18.10The Minister then reports that:
- during the most recent political trilogue, on 14 November 2016, the European Parliament and the Council reached an “in principle” agreement on the proposed Regulation;
- the Government considers that this agreement is adequately balanced and delivers both its objectives and priorities, such as a ban on external sponsor support; and
- this “in principle” agreement also improves on the General Approach in some areas—notably the Government secured significant progress on two of the UK’s key negotiating interests, these are removal of a sunset clause on the LVNAV model and removal of a requirement for 80% of a public debt CNAV to be invested in EU debt by 2020.
18.11The Minister explains these two developments from the trilogue discussions as follows:
The sunset clause on the LVNAV fund structure
- under the European Parliament’s draft text, LVNAV funds would be automatically de-authorised and retired from the market five years after the adoption of the proposed Regulation;
- this clause could, however, be deleted if the findings of a Commission review, conducted in the fourth year after the adoption of the proposed Regulation, were that the structure could mitigate financial stability risks;
- as part of the “in principle” agreement, the sunset clause on the LVNAV fund structure has been removed; and
- this development is aligned to the General Approach, which does not include a sunset clause, and also with the Government’s objectives;
The requirement for 80% of a public debt CNAV to be invested in EU debt by 2020
- under the European Parliament’s draft text, EU domiciled public debt CNAV funds would only be able to invest in limited amounts of third country denominated currencies (for example US dollars);
- any restriction of investment to EU debt is counter to the Government’s negotiating objectives;
- as part of the “in principle” agreement, the implementation of a requirement for 80% of a public debt CNAV would be dependent on the outcome of a Commission review, to be undertaken five years after the entry into force of the proposed Regulation;
- this review would determine whether an EU debt quota is economically viable in light of the availability of short-term EU public debt instruments;
- it would also assess whether the LVNAV structure is an appropriate alternative for non-EU public debt funds, with a view to removing the public debt CNAV structure altogether; and
- the Government considers this review clause to be a good compromise, since the alternative that was being proposed would have amounted to a sunset clause on the public debt CNAV.

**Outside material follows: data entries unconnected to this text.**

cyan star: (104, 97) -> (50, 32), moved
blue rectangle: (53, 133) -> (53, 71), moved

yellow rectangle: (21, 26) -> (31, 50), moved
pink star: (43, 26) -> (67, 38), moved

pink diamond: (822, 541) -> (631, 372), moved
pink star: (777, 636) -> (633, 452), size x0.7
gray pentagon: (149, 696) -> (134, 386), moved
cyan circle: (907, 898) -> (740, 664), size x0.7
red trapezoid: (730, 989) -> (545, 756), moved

18.12The Minister concludes that:
- the Slovak Presidency has entered this “in principle” agreement into a silence procedure until 11.00 28 November 2016, with the intention of reaching a political agreement with the European Parliament soon afterwards;
- as the agreement is in line with UK objectives and priorities, the Government does not intend to break silence;
- the Presidency will then seek to present a compromise text at COREPER as soon as possible after the deadline to break silence elapses; and
- for this reason asks us to clear the proposal from scrutiny.

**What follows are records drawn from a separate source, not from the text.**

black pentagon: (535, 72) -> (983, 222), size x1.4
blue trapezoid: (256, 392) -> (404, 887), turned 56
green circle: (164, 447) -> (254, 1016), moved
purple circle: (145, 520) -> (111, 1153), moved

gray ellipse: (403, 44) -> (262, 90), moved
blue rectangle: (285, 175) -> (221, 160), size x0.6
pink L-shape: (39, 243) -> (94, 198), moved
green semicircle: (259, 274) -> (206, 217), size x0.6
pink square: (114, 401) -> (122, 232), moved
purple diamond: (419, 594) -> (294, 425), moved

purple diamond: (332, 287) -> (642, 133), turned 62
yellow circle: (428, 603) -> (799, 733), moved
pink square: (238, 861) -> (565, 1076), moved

Previous Committee Reports
Thirteenth Report HC 71-xi (2016–17), chapter 7 (12 October 2016); Fourth Report, HC 342-iv (2015–16), chapter 7 (16 September 2015); First Report HC 342-i (2015–16), chapter 31 (21 July 2015); Thirty-seventh Report HC 219-xxxvi (2014–15), chapter 1 (18 March 2015); Thirty-second Report, HC 219-xxxi (2014–15), chapter 11 (4 February 2015); Fifteenth Report HC 219-xv (2014–15), chapter 9 (22 October 2014) and Nineteenth Report HC 83-xviii (2013–14), chapter 12 (23 October 2013).